Mots clés : Entreprise du BTP

Les acteurs du BTP pourront suivre les mouvements des sols au millimètre près.

Galileo n’est pas seulement le nom d’un astronome, cartographe et mathématicien italien. C’est aussi celui du nouveau système de géolocalisation par satellite européen censé concurrencer le GPS (Global Positioning System) américain. Interopérable, c’est-à-dire compatible avec les réseaux satellites existants, ce système de seconde génération est plus précis – au mètre près, contre cinq à dix mètres pour le GPS – et pourrait bien révolutionner l’activité des gestionnaires de réseaux, d’infrastructures routières et d’ouvrages d’art tels que la SNCF et les grands acteurs du BTP. En croisant les données des 16 satellites de Galileo (dont deux sont prévus pour être lancés cet automne) avec les 31 satellites du GPS, les 24 satellites Glonass russes et les 34 stations terrestres Egnos (European Geostationary Navigation Overlay Service), ils pourront dès cet hiver positionner leurs projets au centimètre près, sans changer d’appareillage même en cas de défaillance de l’un des systèmes.

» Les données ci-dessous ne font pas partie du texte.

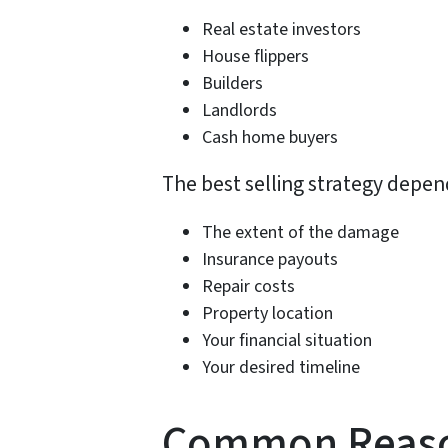
Real estate investors
House flippers
Builders
Landlords
Cash home buyers
The best selling strategy depen
The extent of the damage
Insurance payouts
Repair costs
Property location
Your financial situation
Your desired timeline
Common Reason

Les signaux sont accessibles sur tous les récepteurs actuels une fois mis à jour : les téléphones portables, les calculateurs intégrés dans les engins de chantier ou encore les théodolites des géomètres.

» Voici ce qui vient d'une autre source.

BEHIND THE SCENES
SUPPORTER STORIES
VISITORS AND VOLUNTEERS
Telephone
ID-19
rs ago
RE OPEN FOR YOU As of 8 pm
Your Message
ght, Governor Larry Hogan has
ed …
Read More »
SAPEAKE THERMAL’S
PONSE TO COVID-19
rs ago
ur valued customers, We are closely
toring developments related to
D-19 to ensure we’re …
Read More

Responsable du projet Galileo pour le compte de l’Union européenne, l’Agence spatiale européenne (ESA) prévoit déjà le lancement de dix autres satellites en 2017 et en 2018 pour affiner la précision. Il en faudra 30 au total pour que le système soit entièrement opérationnel. Sans attendre, le Centre national d’études spatiales (Cnes) commence déjà à commercialiser des contrats de nouveaux services. Le premier a été signé le 27 mai dernier avec la SNCF. « Avec le GPS, un conducteur de train sait où il se trouve, précise Jean-Yves Le Gall, président du Cnes. Avec Galileo, il saura sur quelle voie. » Mieux encore puisqu’avec les nouvelles méthodes d’interférométrie radar différentielle, soit la comparaison entre les signaux émis par des satellites différents, il affirme qu’il sera possible de « voir si les rails se déplacent ou si les ballasts s’enfoncent avec une précision de deux à trois millimètres ». Un procédé qui serait transposable à tous les réseaux routiers, autoroutiers et chantiers de travaux publics pour suivre les mouvements sur les voies, les mouvements des terrains ou le fluage des remblais. C’est une bonne nouvelle pour les entreprises d’ingénierie comme Egis, Vinci et Bouygues, qui s’intéressent aux technologies susceptibles d’améliorer la précision des relevés de terrain de façon automatique sans avoir à déplacer des équipes de géomètres sur place. De plus, une surveillance méthodique renforce la sécurité pour prévenir les pathologies sur les travaux en cours et évaluer les risques d’éboulement et de mouvements de terrain.

Nouvelle concurrence chinoise.

Lancé en 2003, le projet européen Galileo devait initialement être opérationnel en 2008. Il aura fallu attendre treize ans pour voir un début de concrétisation qui, selon l’ESA, devait générer quelque 10 milliards d’euros de chiffre d’affaires et environ 150 000 emplois. Mais, entre-temps, la concurrence s’est accrue. Principalement avec le développement de la galaxie Beidou/Compass, lancée en 2010 par les Chinois. Elle compte déjà 18 satellites opérationnels, certes survolant l’empire du Milieu, mais on peut être certain qu’ils couvriront le monde entier, et donc l’Europe, dans quelques années.